Casey feeds into Bedichek Middle School rather than Bailey, which means the middle school experience will differ. But both paths converge at Akins High School. I have walked buyers through this feeder pattern more times than I can remember, and the reaction is almost always the same: “wait, they both end up at Akins?” Yes. They do.
The Neighborhoods
Baranoff draws from slightly more western, established neighborhoods south of William Cannon. Casey’s zone overlaps with the Manchaca Road corridor where you find more variety in housing types and price points. Both zones offer good access to Hwy 290 and MoPac, and both are within a reasonable commute to downtown.

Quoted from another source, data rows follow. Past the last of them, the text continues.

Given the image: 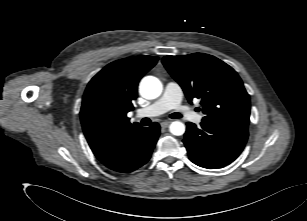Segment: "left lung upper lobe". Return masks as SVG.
<instances>
[{"label":"left lung upper lobe","instance_id":"1","mask_svg":"<svg viewBox=\"0 0 307 221\" xmlns=\"http://www.w3.org/2000/svg\"><path fill=\"white\" fill-rule=\"evenodd\" d=\"M162 62L190 103L201 100L202 122L248 129L250 97L233 68L204 53L165 56Z\"/></svg>","mask_w":307,"mask_h":221}]
</instances>
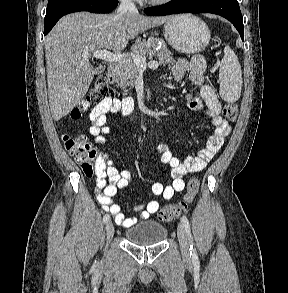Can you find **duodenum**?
<instances>
[{
	"mask_svg": "<svg viewBox=\"0 0 288 293\" xmlns=\"http://www.w3.org/2000/svg\"><path fill=\"white\" fill-rule=\"evenodd\" d=\"M119 72V65L116 63H113L111 65H109L108 67V72H107V76H108V80L110 82H113L115 80L116 75Z\"/></svg>",
	"mask_w": 288,
	"mask_h": 293,
	"instance_id": "duodenum-1",
	"label": "duodenum"
}]
</instances>
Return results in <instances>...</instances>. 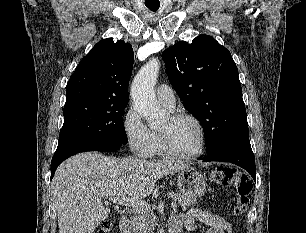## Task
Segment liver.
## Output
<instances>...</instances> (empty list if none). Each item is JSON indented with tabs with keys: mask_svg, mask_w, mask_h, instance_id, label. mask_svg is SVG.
<instances>
[{
	"mask_svg": "<svg viewBox=\"0 0 306 233\" xmlns=\"http://www.w3.org/2000/svg\"><path fill=\"white\" fill-rule=\"evenodd\" d=\"M186 167L179 160L113 158L97 152L67 159L51 184L59 233H93L110 213L103 197L123 193L128 198H145L158 179Z\"/></svg>",
	"mask_w": 306,
	"mask_h": 233,
	"instance_id": "1",
	"label": "liver"
}]
</instances>
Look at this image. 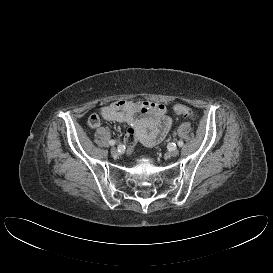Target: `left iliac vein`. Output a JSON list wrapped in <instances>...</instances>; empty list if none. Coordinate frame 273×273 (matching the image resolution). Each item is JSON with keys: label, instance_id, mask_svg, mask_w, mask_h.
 <instances>
[{"label": "left iliac vein", "instance_id": "left-iliac-vein-1", "mask_svg": "<svg viewBox=\"0 0 273 273\" xmlns=\"http://www.w3.org/2000/svg\"><path fill=\"white\" fill-rule=\"evenodd\" d=\"M178 154H179V150L177 148L170 150L168 153L170 157H176Z\"/></svg>", "mask_w": 273, "mask_h": 273}]
</instances>
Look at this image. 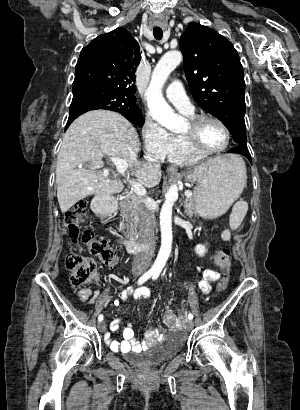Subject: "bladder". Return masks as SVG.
I'll return each mask as SVG.
<instances>
[{"label": "bladder", "instance_id": "obj_1", "mask_svg": "<svg viewBox=\"0 0 300 410\" xmlns=\"http://www.w3.org/2000/svg\"><path fill=\"white\" fill-rule=\"evenodd\" d=\"M180 352V346L174 342L154 343L140 353H127L125 358L139 367H152L171 359Z\"/></svg>", "mask_w": 300, "mask_h": 410}]
</instances>
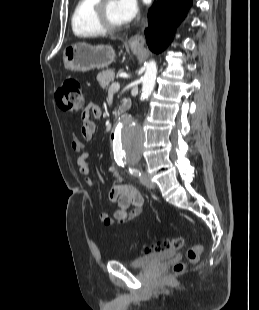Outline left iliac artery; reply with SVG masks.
<instances>
[{"label":"left iliac artery","mask_w":259,"mask_h":310,"mask_svg":"<svg viewBox=\"0 0 259 310\" xmlns=\"http://www.w3.org/2000/svg\"><path fill=\"white\" fill-rule=\"evenodd\" d=\"M135 174L138 175V172L136 171Z\"/></svg>","instance_id":"left-iliac-artery-1"}]
</instances>
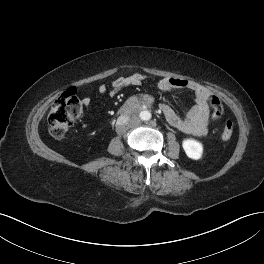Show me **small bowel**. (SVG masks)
Listing matches in <instances>:
<instances>
[{
	"mask_svg": "<svg viewBox=\"0 0 264 264\" xmlns=\"http://www.w3.org/2000/svg\"><path fill=\"white\" fill-rule=\"evenodd\" d=\"M147 79L148 77L141 73L118 77L112 81L109 86L103 83L100 84L98 86V92L102 95L107 94L109 96H114L124 88L141 85ZM156 86L162 92L176 90L191 91L195 96V104L185 117H180L174 109L167 104H162L160 110L166 121L181 132L195 136H203L207 133L210 115L208 106L210 92L206 87L194 81L174 77L162 78L156 81ZM81 102L85 108H88L91 104V100L88 97H84Z\"/></svg>",
	"mask_w": 264,
	"mask_h": 264,
	"instance_id": "1",
	"label": "small bowel"
}]
</instances>
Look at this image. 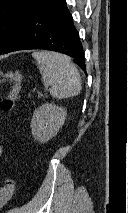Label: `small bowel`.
<instances>
[{
  "label": "small bowel",
  "instance_id": "obj_1",
  "mask_svg": "<svg viewBox=\"0 0 128 213\" xmlns=\"http://www.w3.org/2000/svg\"><path fill=\"white\" fill-rule=\"evenodd\" d=\"M2 155V146L0 145V156Z\"/></svg>",
  "mask_w": 128,
  "mask_h": 213
}]
</instances>
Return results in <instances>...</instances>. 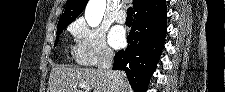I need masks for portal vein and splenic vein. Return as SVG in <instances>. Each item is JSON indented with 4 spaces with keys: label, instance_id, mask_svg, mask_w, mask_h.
Masks as SVG:
<instances>
[{
    "label": "portal vein and splenic vein",
    "instance_id": "portal-vein-and-splenic-vein-1",
    "mask_svg": "<svg viewBox=\"0 0 225 92\" xmlns=\"http://www.w3.org/2000/svg\"><path fill=\"white\" fill-rule=\"evenodd\" d=\"M74 88H83V89H85L86 92H88L90 90V87L86 84L74 85Z\"/></svg>",
    "mask_w": 225,
    "mask_h": 92
}]
</instances>
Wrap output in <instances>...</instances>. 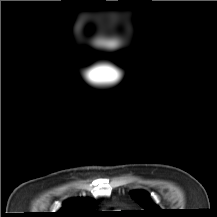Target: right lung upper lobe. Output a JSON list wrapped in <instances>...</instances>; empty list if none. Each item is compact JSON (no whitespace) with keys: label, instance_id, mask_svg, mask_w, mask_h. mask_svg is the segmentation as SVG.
Segmentation results:
<instances>
[{"label":"right lung upper lobe","instance_id":"1","mask_svg":"<svg viewBox=\"0 0 217 217\" xmlns=\"http://www.w3.org/2000/svg\"><path fill=\"white\" fill-rule=\"evenodd\" d=\"M97 206L95 200L87 198L69 199L63 203L62 208L54 213L55 217H93Z\"/></svg>","mask_w":217,"mask_h":217}]
</instances>
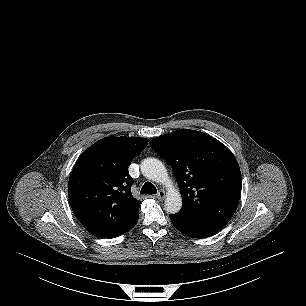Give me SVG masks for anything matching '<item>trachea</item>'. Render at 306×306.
<instances>
[{
  "label": "trachea",
  "instance_id": "1",
  "mask_svg": "<svg viewBox=\"0 0 306 306\" xmlns=\"http://www.w3.org/2000/svg\"><path fill=\"white\" fill-rule=\"evenodd\" d=\"M155 193H157V189H156V187L152 184V183H150V182H146L144 185H143V187H142V189H141V194H155Z\"/></svg>",
  "mask_w": 306,
  "mask_h": 306
}]
</instances>
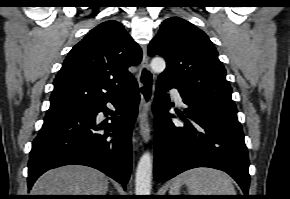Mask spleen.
Here are the masks:
<instances>
[{"instance_id": "1", "label": "spleen", "mask_w": 290, "mask_h": 199, "mask_svg": "<svg viewBox=\"0 0 290 199\" xmlns=\"http://www.w3.org/2000/svg\"><path fill=\"white\" fill-rule=\"evenodd\" d=\"M186 184L189 195H236L230 177L213 168H194L178 176L170 192L179 195L180 187Z\"/></svg>"}]
</instances>
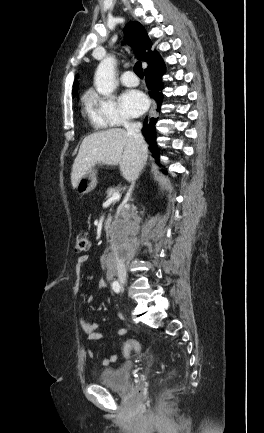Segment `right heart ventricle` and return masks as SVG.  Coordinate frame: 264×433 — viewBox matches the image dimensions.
Listing matches in <instances>:
<instances>
[{
    "mask_svg": "<svg viewBox=\"0 0 264 433\" xmlns=\"http://www.w3.org/2000/svg\"><path fill=\"white\" fill-rule=\"evenodd\" d=\"M84 103H85V105H86V110H87V113H88V115H89V118H90V120H91L92 125H93L95 128H97V129H98V128H102L104 125L101 124L100 122H98V121L93 117L92 113H91L90 110H89V106H88V97L84 99Z\"/></svg>",
    "mask_w": 264,
    "mask_h": 433,
    "instance_id": "obj_1",
    "label": "right heart ventricle"
}]
</instances>
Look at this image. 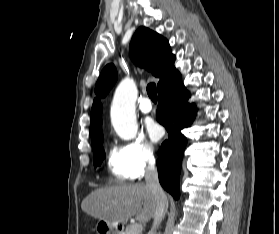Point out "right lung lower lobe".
Masks as SVG:
<instances>
[{"mask_svg":"<svg viewBox=\"0 0 279 234\" xmlns=\"http://www.w3.org/2000/svg\"><path fill=\"white\" fill-rule=\"evenodd\" d=\"M189 97L190 93L182 84L180 73L158 90L159 106L156 118L169 135L159 151L157 161L159 181L175 199H178L180 194L179 175L187 143L181 130L188 127L196 115L195 106L187 102Z\"/></svg>","mask_w":279,"mask_h":234,"instance_id":"1","label":"right lung lower lobe"}]
</instances>
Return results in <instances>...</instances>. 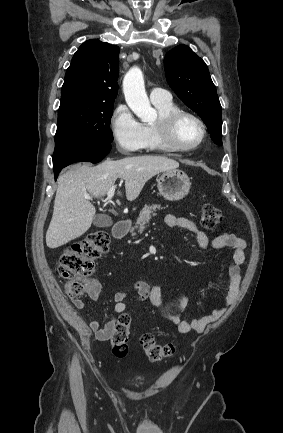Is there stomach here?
<instances>
[{"label":"stomach","mask_w":283,"mask_h":433,"mask_svg":"<svg viewBox=\"0 0 283 433\" xmlns=\"http://www.w3.org/2000/svg\"><path fill=\"white\" fill-rule=\"evenodd\" d=\"M190 178L183 170H165L158 178L157 186L166 200H181L190 190Z\"/></svg>","instance_id":"stomach-1"}]
</instances>
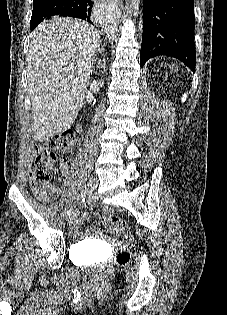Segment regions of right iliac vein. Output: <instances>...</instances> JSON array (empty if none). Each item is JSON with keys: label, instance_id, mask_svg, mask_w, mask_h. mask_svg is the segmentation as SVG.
Listing matches in <instances>:
<instances>
[{"label": "right iliac vein", "instance_id": "63e3f726", "mask_svg": "<svg viewBox=\"0 0 227 315\" xmlns=\"http://www.w3.org/2000/svg\"><path fill=\"white\" fill-rule=\"evenodd\" d=\"M97 179L95 177H91L88 180L87 186H88V192L89 194H91L97 187ZM78 212H74L73 214H71L68 218V223H73L75 221V219L77 218Z\"/></svg>", "mask_w": 227, "mask_h": 315}]
</instances>
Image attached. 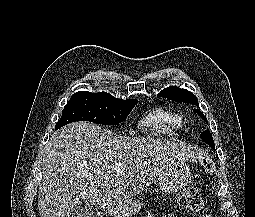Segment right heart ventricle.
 <instances>
[{"label":"right heart ventricle","instance_id":"obj_1","mask_svg":"<svg viewBox=\"0 0 255 217\" xmlns=\"http://www.w3.org/2000/svg\"><path fill=\"white\" fill-rule=\"evenodd\" d=\"M183 121L175 112L158 107L151 110L141 121V125L159 136H175L182 128Z\"/></svg>","mask_w":255,"mask_h":217}]
</instances>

Browse all homes zoned to Baranoff Elementary or homes zoned to Casey Elementary.
Which School Fits You?
You might lean toward Baranoff if:
- You want the slightly higher TEA score and a historically strong campus
- Established neighborhoods with mature trees are your preference
- A larger campus (808 students) suits your student
You might lean toward Casey if:
- Saving nearly $100,000 on the median home price matters to you
- A smaller, mid-sized campus with 544 students appeals to you
- The Bedichek Middle School path works for your plans
Between you and me, Casey is the pick that smart south Austin buyers keep discovering. Three TEA points for $100,000 less. That math does not lie.